# <span style="color:#1f77b4">**Machine Learning 01 - Training Model**</span>


### <span style="color:#1f77b4">**Unity Catalog configuration**</span>

Set up widgets for `CATALOG`, `SCHEMA`, and `VOLUME`, resolve the active catalog, and build a reusable `BASE` path for storage.


In [None]:
# Configure Unity Catalog widgets and resolve the active catalog.

# Unity Catalog config for this project
dbutils.widgets.removeAll()
dbutils.widgets.text("CATALOG", "")
dbutils.widgets.text("SCHEMA", "default")
dbutils.widgets.text("VOLUME", "ml_lab")

catalog_widget = dbutils.widgets.get("CATALOG")
if catalog_widget:
    CATALOG = catalog_widget
else:
    # Prefer current catalog, otherwise pick the first non-system catalog
    current = spark.sql("SELECT current_catalog()").first()[0]
    catalogs = [r.catalog for r in spark.sql("SHOW CATALOGS").collect()]
    CATALOG = current if current not in ("system",) else next(c for c in catalogs if c not in ("system",))

SCHEMA = dbutils.widgets.get("SCHEMA")
VOLUME = dbutils.widgets.get("VOLUME")
BASE = f"dbfs:/Volumes/{CATALOG}/{SCHEMA}/{VOLUME}"


### <span style="color:#1f77b4">**Create schema and volume**</span>

Ensure the schema and volume exist in Unity Catalog so read/write operations succeed.


In [None]:
# Create the schema and volume if they do not exist.

# Ensure schema and volume exist
spark.sql(f"CREATE SCHEMA IF NOT EXISTS {CATALOG}.{SCHEMA}")
spark.sql(f"CREATE VOLUME IF NOT EXISTS {CATALOG}.{SCHEMA}.{VOLUME}")


### <span style="color:#1f77b4">**Load data into the UC volume**</span>

Check for the diabetes CSV and copy it from GitHub only if missing to avoid overwriting files during jobs.


In [None]:
# Only copy the dataset when it is missing to avoid job conflicts.

# Sync raw data files into the UC volume (only if missing)
data_dir = f"{BASE}/diabetes"
data_file = f"{data_dir}/diabetes.csv"
try:
    dbutils.fs.ls(data_file)
    file_exists = True
except Exception:
    file_exists = False

if not file_exists:
    dbutils.fs.mkdirs(data_dir)
    dbutils.fs.cp("https://raw.githubusercontent.com/Ch3rry-Pi3-Azure/DataBricks-Machine-Learning/refs/heads/main/data/diabetes.csv", data_file)


### <span style="color:#1f77b4">**Preview the raw dataset**</span>

Read the CSV into a Spark DataFrame and display a sample to confirm the data loaded correctly.


In [None]:
# Load the CSV and quickly inspect a sample of records.

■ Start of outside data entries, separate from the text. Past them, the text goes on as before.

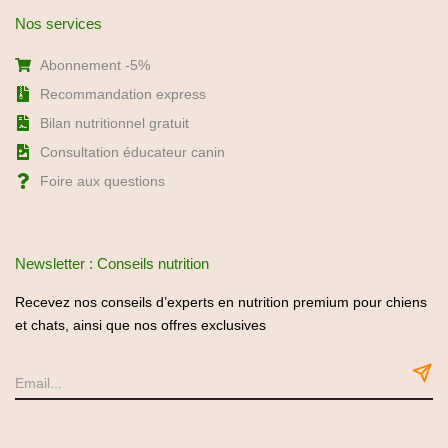
Nos services
Abonnement -5%
Recommandation express
Bilan nutritionnel gratuit
Consultation éducateur canin
Foire aux questions
Newsletter : Conseils nutrition
Recevez nos conseils d’experts en nutrition premium pour chiens
et chats, ainsi que nos offres exclusives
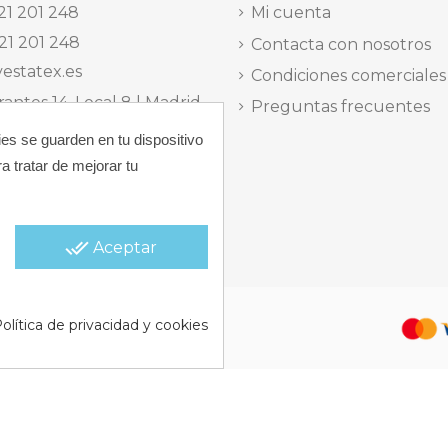
21 201 248
Mi cuenta
21 201 248
Contacta con nosotros
estatex.es
Condiciones comerciales
antes 14, Local 8 | Madrid,
Preguntas frecuentes
ies se guarden en tu dispositivo
 dels Musics, 11 | Alicante,
a tratar de mejorar tu
elefónica Lunes a Viernes
15:30 h.
done_all
Aceptar
 |
Política de Cookies |
Política
olítica de privacidad y cookies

# Load dataset into a Spark DataFrame
df = spark.read.format("csv").option("header", "true").load(BASE + "/diabetes/diabetes.csv")
display(df)


### <span style="color:#1f77b4">**Clean and cast columns**</span>

Drop null rows and cast each feature to the correct numeric type using `pyspark.sql.functions` so ML models can train.


In [None]:
# Cast fields into numeric types for ML and remove nulls.

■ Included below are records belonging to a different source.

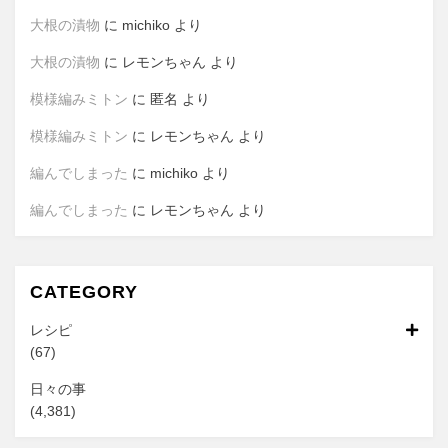
大根の漬物
に
michiko
より
大根の漬物
に
レモンちゃん
より
模様編みミトン
に
匿名
より
模様編みミトン
に
レモンちゃん
より
編んでしまった
に
michiko
より
編んでしまった
に
レモンちゃん
より
CATEGORY
レシピ
(67)
日々の事
(4,381)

# Import required libraries
from pyspark.sql.types import *
from pyspark.sql.functions import *
   
data = df.dropna().select(col("Pregnancies").astype("int"),
                           col("Glucose").astype("int"),
                          col("BloodPressure").astype("int"),
                          col("SkinThickness").astype("int"),
                          col("Insulin").astype("int"),
                          col("BMI").astype("float"),
                          col("DiabetesPedigreeFunction").astype("float"),
                          col("Age").astype("int"),
                          col("Outcome").astype("int")
                          )
display(data)


### <span style="color:#1f77b4">**Train/test split**</span>

Split the cleaned dataset into training and testing partitions for evaluation.


In [None]:
# Split the dataset for training and evaluation.

# Split data into training and testing sets
splits = data.randomSplit([0.7, 0.3])
train = splits[0]
test = splits[1]
print ("Training Rows:", train.count(), " Testing Rows:", test.count())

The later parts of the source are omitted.